Here are some thinking cap questions.

(1) Underlying much of the discussion on MDP is a fundamental principle about decision making under uncertainty--that a rational decision maker does the action that maximises the  *expected* utility. For example, if you have two actions, A1, which gets you to S1 with 0.9 prob, and S2 with 0.1 prob, and A2 which gets you to S2 with 0.2 prob and S3 with 0.8 prob, and the utilities of the states are S1=10 S2=100 S3=-20.
Then the expected utility of doing action A1 is .9*10+0.1*100=19;  and that of doing A2 is 0.2*100+.8*-20= 20-16=4. So, a rational agent must pick A1 over A2.

Consider a typical lottery. You buy a ticket for 1$, and you get a 1 in ten million chance of winning 1million. You have  two possible actions: Buy the ticket or Not buy the ticket. Expected return of buying the ticket seems to be a loss of 90 cents while expected return of not buying the ticket is 0.

Despite this, we know that lotteries are flourishing everywhere. Does the success of lotteries show that the underlying assumption of decision theory is irrevocably flawed in accounting for what humans do? Or is there a decision-theoretic explanation for why some humans seem to go for lotteries?



(2) In today's class we agreed that the "optimal policy" is simply a mapping from states to actions. However, if two people, one 20 years old and another 60 years old, but otherwise completely identical in their financial situation, go to a financial advisor, the advisor will give differing advice to the 20yr and the 60yr one (typically, for the 20 year old, it will be to invest all in stocks and for the 60 yr one, it will be to invest in bonds or even put it under the pillow).
To the extent MDPs can be thought of as a model of our everyday decision making, how can you explain this difference between policies for two agents that seem to be identical in all respects?



(3) When we come into this world, we probably don't have a  very good model of the world (a kid, for example, doesn't quite know what the outcomes of many different actions are. So, the kid will eagerly try putting their hand on the red glowing thing--even if the glowing thing in question happens to be the cooking range. So, presumably we learn the model. How about the "reward" model? Is the reward model also completely learned from scratch?

Comments, on the blog, welcome.

cheers
Rao


     

8 comments:

sd said...

Considering the model, which is learnt from the scratch takes the trial and error to come up with the best/optimal path to the goal. This is best explained when it is compared with the classic model, where everything is known ahead of time to choose the next state. But rewards are generally obtained after the decision to take the next state is done. The decision to take the next possible state may be based on the utility function. So if rewards are to be learnt from the scratch then the value may not reflect the state's value (as in the best choice of state from the pool of stoicastic states, which may lead to the goal in optimal sense). So reward model has to have some preset numbers given to each state and update with the better rewards for the "good" states as we learn the underlying model, so that cumulative rewards reflects the optimality.
-Sushma

Subbarao Kambhampati said...

Re: Sushma's comment.

My question is slightly different. It is possible to have absolutely no idea about the action models (i.e., what the actions do in the world) and still get by. Is it possible to come into the world with absolutely no reward model?

Rao

Anupam said...

2. This can be explained using the relative lengths of horizons, and the corresponding discount factors.
Assuming a constant lifespan, the old man has a much shorter horizon and so the utility of future rewards for him is lesser than that for the young man.
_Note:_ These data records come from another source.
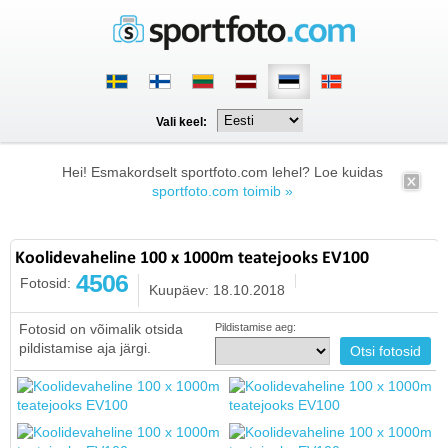
Vali keel:
Hei! Esmakordselt sportfoto.com lehel? Loe kuidas
sportfoto.com toimib »
Koolidevaheline 100 x 1000m teatejooks EV100
4506
Fotosid:
Kuupäev: 18.10.2018
Fotosid on võimalik otsida
Pildistamise aeg:
pildistamise aja järgi.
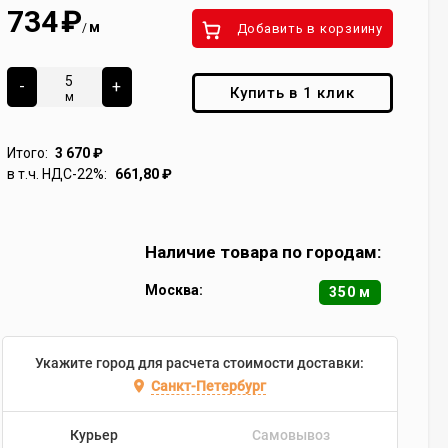
734
₽
м
/
Добавить в корзиину
-
+
Купить в 1 клик
м
Итого:
3 670
₽
в т.ч. НДС-22%:
661,80
₽
Наличие товара по городам:
Москва:
350 м
Укажите город для расчета стоимости доставки:
Санкт-Петербург
Курьер
Самовывоз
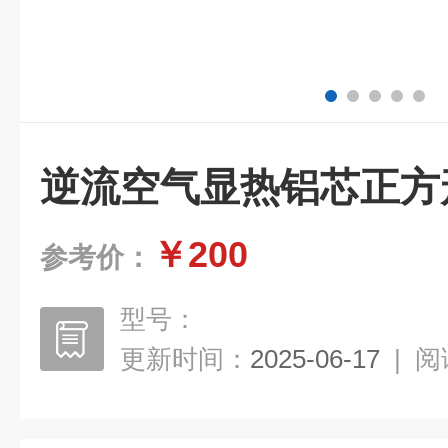
逆流空气显热铝芯正方
￥200
参考价：
型号：
更新时间：
2025-06-17
|
阅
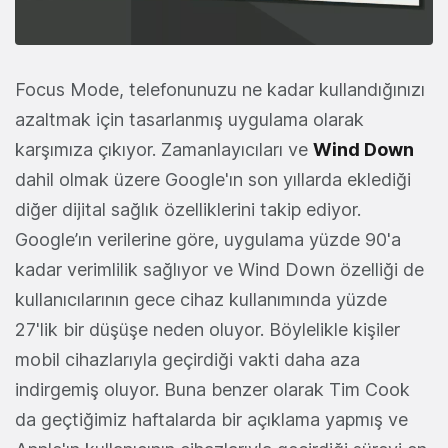
Focus Mode, telefonunuzu ne kadar kullandığınızı
azaltmak için tasarlanmış uygulama olarak
karşımıza çıkıyor. Zamanlayıcıları ve
Wind Down
dahil olmak üzere Google'ın son yıllarda eklediği
diğer dijital sağlık özelliklerini takip ediyor.
Google’ın verilerine göre, uygulama yüzde 90'a
kadar verimlilik sağlıyor ve Wind Down özelliği de
kullanıcılarının gece cihaz kullanımında yüzde
27'lik bir düşüşe neden oluyor. Böylelikle kişiler
mobil cihazlarıyla geçirdiği vakti daha aza
indirgemiş oluyor. Buna benzer olarak Tim Cook
da geçtiğimiz haftalarda bir açıklama yapmış ve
3. Reward model cannot be learnt completely from scratch.
In the example, the kid does not know the consequences of putting his hand on the cooking range, but he does know (or rather his body mechanism) about a burn being a negative utility. So as soon as his put his hand on it, he evaluated the resulting immediate reward as being a negative one. Sate transition model can be learnt by exploring, but a capability of distinguishing upfront between +ve and -ve rewards is needed. For example, a machine can learn playing chess by trying different moves and evaluating the utilities of resulting states, but it needs to know that winning a game is a good thing and losing is not. But given a preliminary (hardcoded) reward model, it can be combined with the environment model to draw higher level models.

Ravi Gummadi said...

(1).
Well in the question only considers the the monetary returns as rewarding giving states, but the sheer action of buying a ticket might move the user into a state with reward function 'x' and that's wat matters to the person.

Probably this can be compared to buying a movie ticket as well.... In this case expected monetary loss is $10 whereas not buying a ticket is $0...But reward for watching a movie is 100 and spending $10 is -10
SO here the effective reward is 100 + -10 = 90.
But not spending $10 doesn't have any reward = 0

So Watching Movie/Gambling can be considered as more rewarding for some persons

(2).

The policy changes due to rewarding function.

In the first case (20 yrs) the reward for loosing money is less, say -10, because he still has chance to earn money before he dies.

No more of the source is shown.